O João esse cujo pai para o fazer rei, entrou num convento, anda preocupado com as obras do mar. Depois de matar o duque de Viseu mandou o Cão descobrir a Foz do Zaire e o Bartolomeu dobrar um Cabo. Negoceia léguas como quem negoceia cassetes-pirata. Ficará famoso o negócio em Tordesilhas. Vai-se a um cigano espanhol e diz-lhe: -assina aí que quero 100 léguas e tu estás de acordo. Depois de o cigano assinar, começa a discutir com ele, a chamar-lhe espanhol e que isto não era negócio não era nada. Grita: -aldrabão… passa para cá 370 léguas que são as que preciso. São méritos que a malta lhe reconhece. Menos uma Junta de invejosos que em Évora, numa petiscada perto do Fialho, lhe deram a comer uma lebre envenenada. O João é alto, forte, bem feito de corpo, tem o nariz comprido e a tez branca. Mas é fanhoso e isso tê-lo-á impedido de gritar pelo 112.Mesmo assim aguenta-se 4 anos. Começa a ficar flácido, disforme e a sucumbir. Vai ser o Segundo, depois do Duque de Viseu.
Quem se aguenta bem nas patuscadas e não há mal que lhe chegue é o Luís. Deixou de estudar para andar a curtir com as miúdas da corte. Arma-se em poeta, canta-lhes uns versinhos ao ouvido e zás. Até uma irmã do rei Manuel marchou. Os sarilhos procuram-no. Numa cena de pancadaria com um Gonçalo Borges saiu-se mal. Deu porrada a mais e foi parar à cadeia. Cantou umas quadras ao carcereiro que teve pena dele e o tirou da prisão mas embarcou-o com Fernão Cabral para Goa. Aí, ele Luís, vadio como sempre, tem um desabafo: “Goa é madrasta de todos os homens honestos”. (Olha se o Aníbal soubesse!). O Luís anda aborrecido por causa de umas dívidas que fez e vai para Macau. Uma vez lá aluga uma gruta e começa a escrever a história dos Lusíadas. No rio Mekong naufraga e deixa morrer a chinesinha Dinamene com quem vivia. Agarra-se aos manuscritos. Só com uma mão para nadar e só com um olho para ver, o que é que o Luís podia fazer? Vai morrer na miséria. Mesmo que o Alfredo Nobel tivesse lido os Lusíadas nunca chegaria a tempo de o ajudar. Ou mesmo o Saramago.

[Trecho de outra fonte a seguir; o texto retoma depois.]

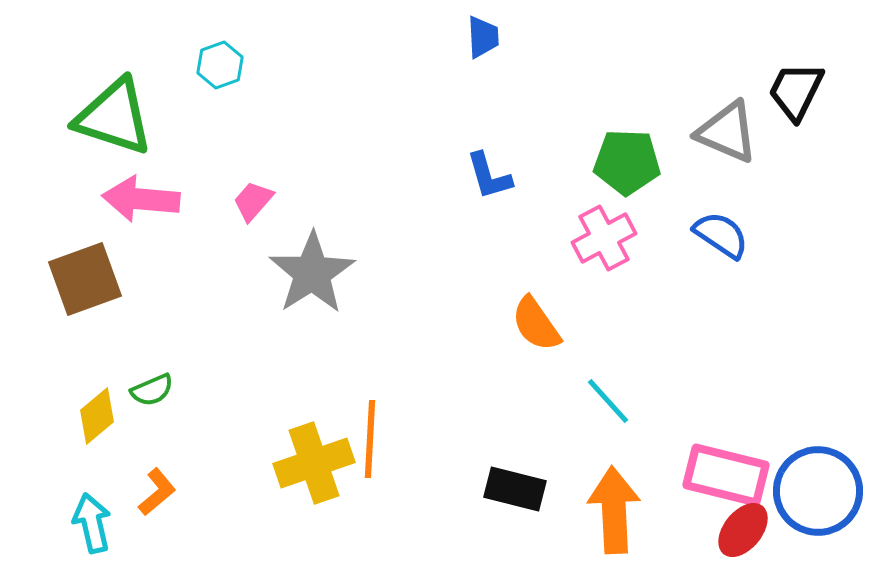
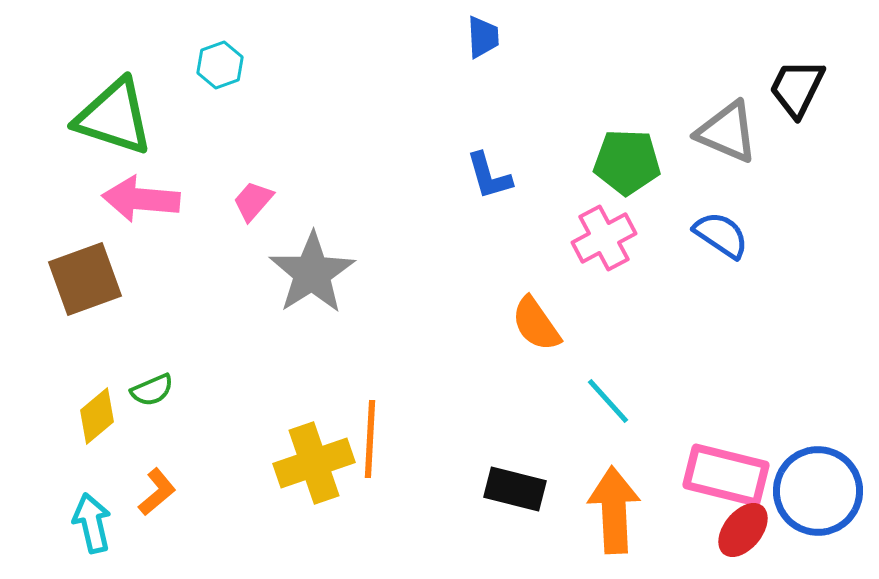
black trapezoid: moved 1 px right, 3 px up
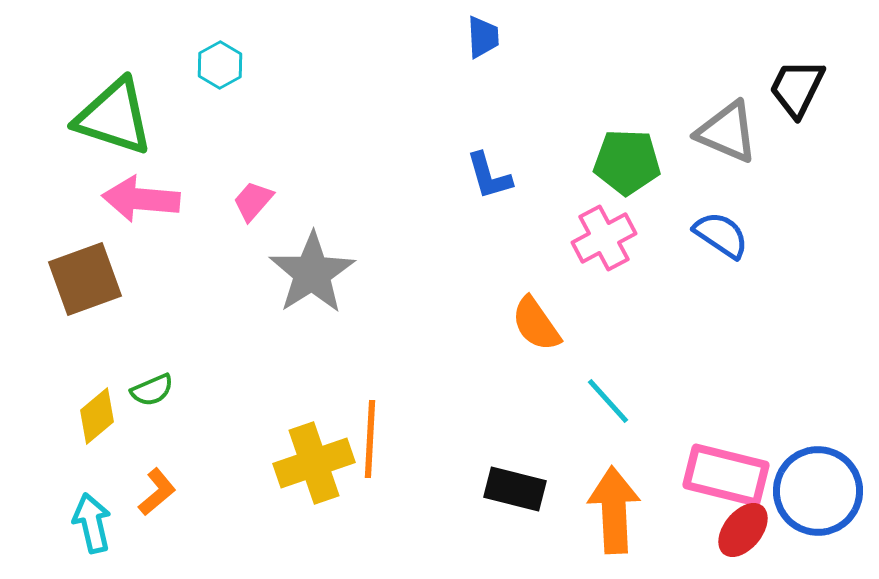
cyan hexagon: rotated 9 degrees counterclockwise
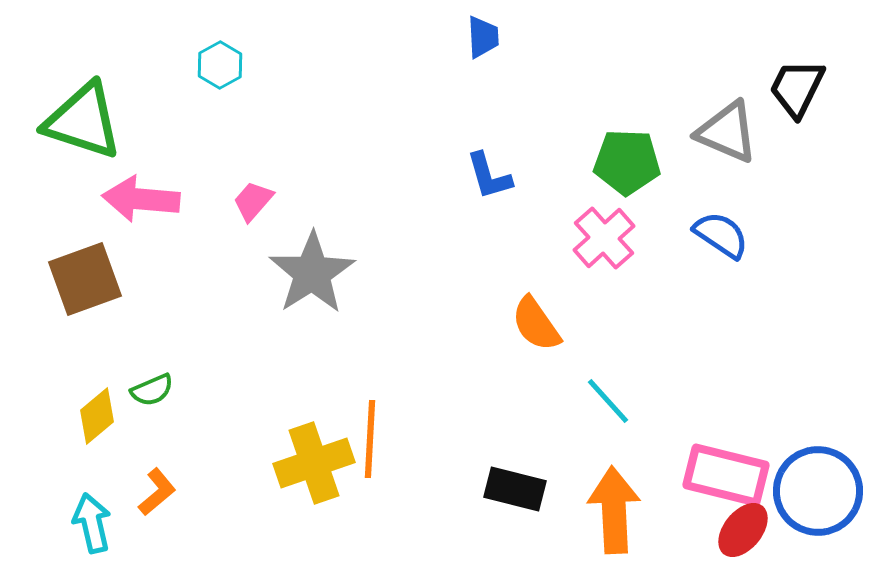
green triangle: moved 31 px left, 4 px down
pink cross: rotated 14 degrees counterclockwise
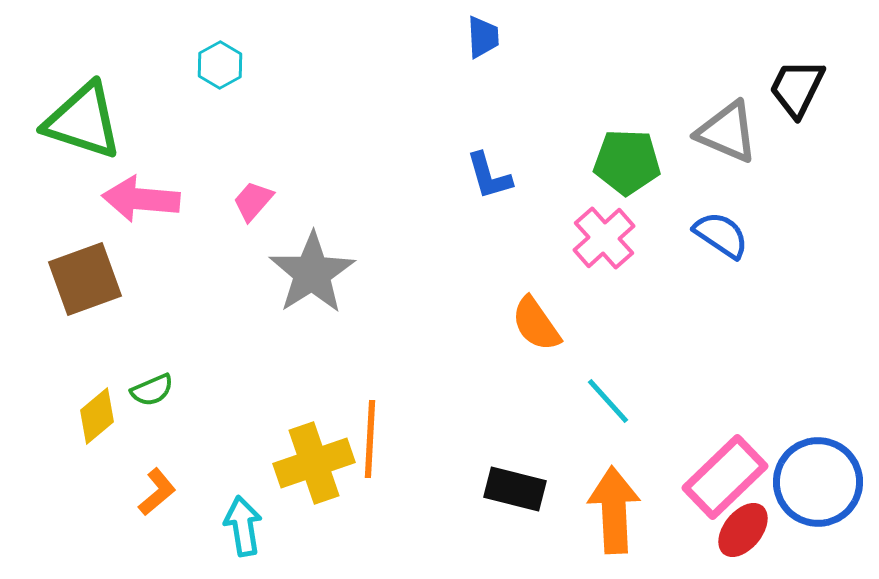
pink rectangle: moved 1 px left, 2 px down; rotated 58 degrees counterclockwise
blue circle: moved 9 px up
cyan arrow: moved 151 px right, 3 px down; rotated 4 degrees clockwise
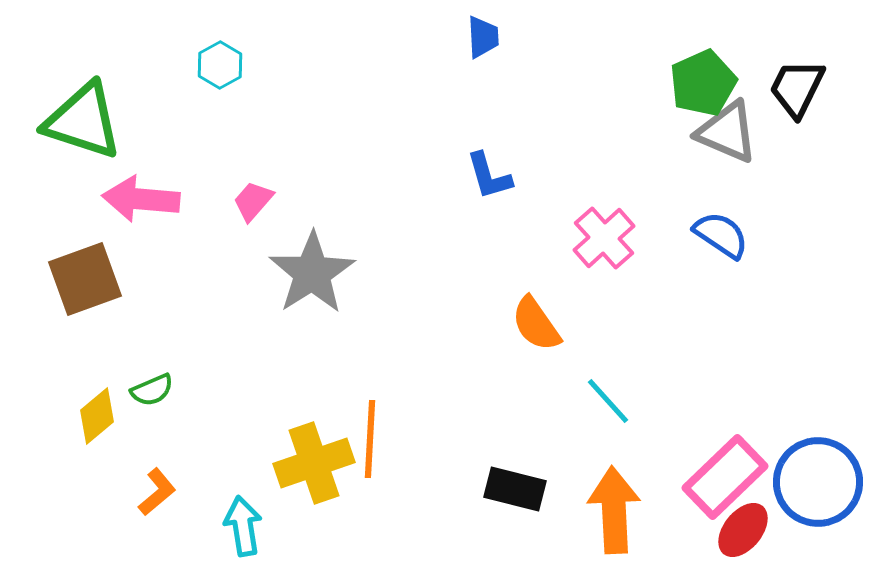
green pentagon: moved 76 px right, 79 px up; rotated 26 degrees counterclockwise
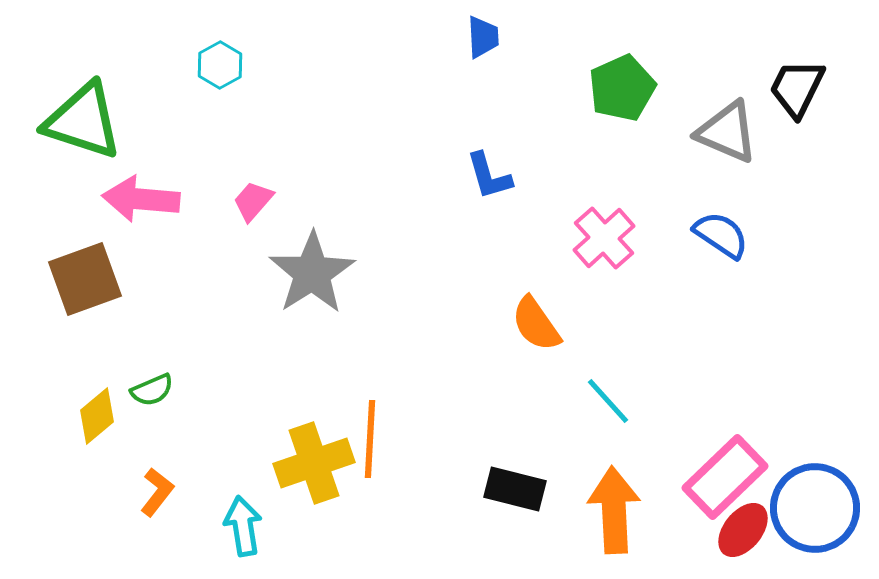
green pentagon: moved 81 px left, 5 px down
blue circle: moved 3 px left, 26 px down
orange L-shape: rotated 12 degrees counterclockwise
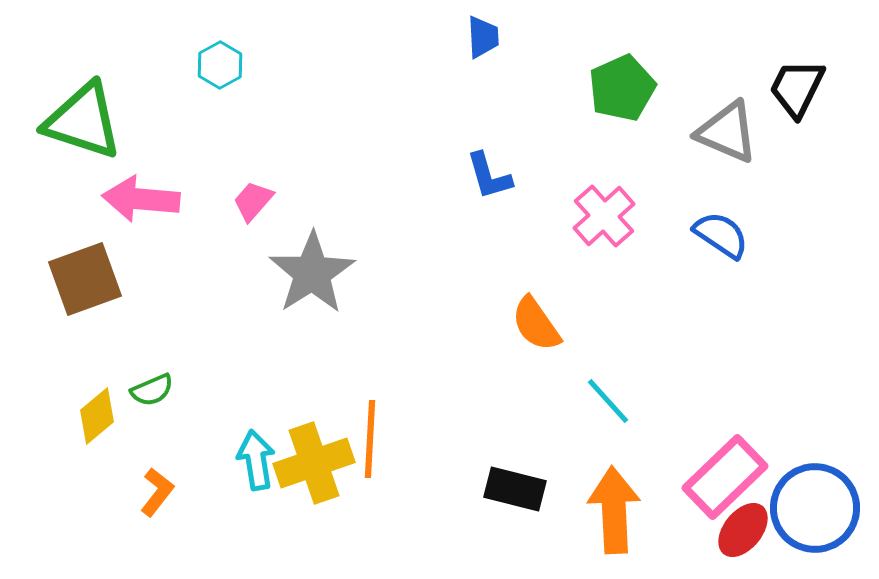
pink cross: moved 22 px up
cyan arrow: moved 13 px right, 66 px up
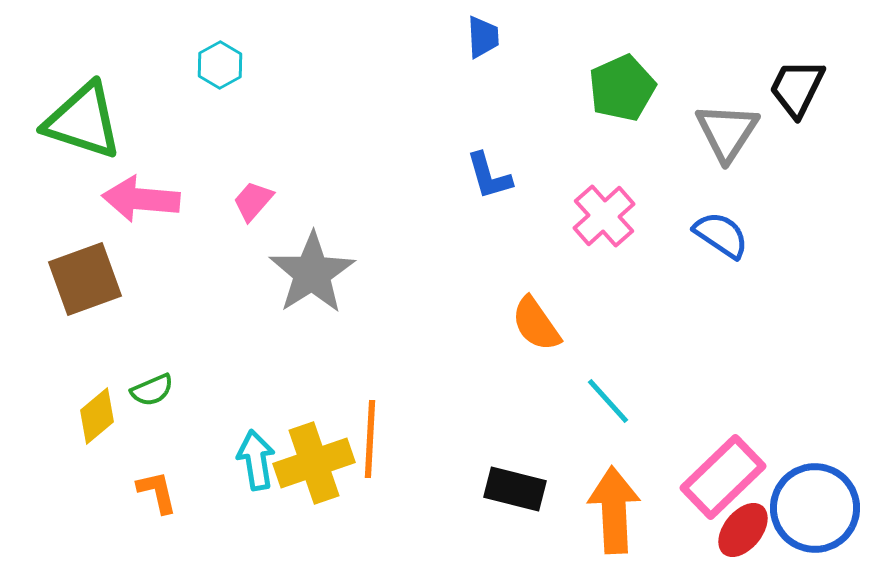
gray triangle: rotated 40 degrees clockwise
pink rectangle: moved 2 px left
orange L-shape: rotated 51 degrees counterclockwise
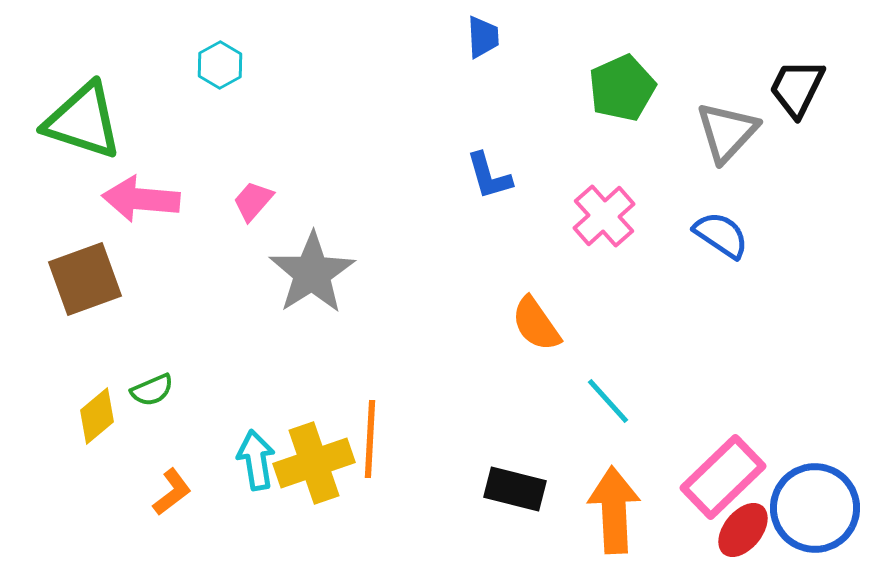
gray triangle: rotated 10 degrees clockwise
orange L-shape: moved 15 px right; rotated 66 degrees clockwise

Embora por outras razões, quem nunca teve ajuda e acabou por morrer às mãos do “caracóis” foi a família Távora e o Duque de Aveiro. O Sebastião nunca perdoou traições. O patrão dele, o senhor José da Corte até parece ser seu empregado. É um choninhas mais preocupado com as parvoíces da filha Maria (doente mental) do que com os terramotos. Depois da morte do senhor José, a Maria maluquinha tornou-se dona do reino. Criou a lotaria e a Casa Pia e, proibiu o Sebastião de aparecer numa área inferior a 20 milhas. Diz ela que o Sebastião, aquando dos Távoras, até as criancinhas da família perseguia. Alem dos jesuítas. Que tinha acabado com os autos de fé mas não extinguiu a Inquisição. Pois ! Só estava prevista para 1821! Coisas da Maria que não é para aqui chamada.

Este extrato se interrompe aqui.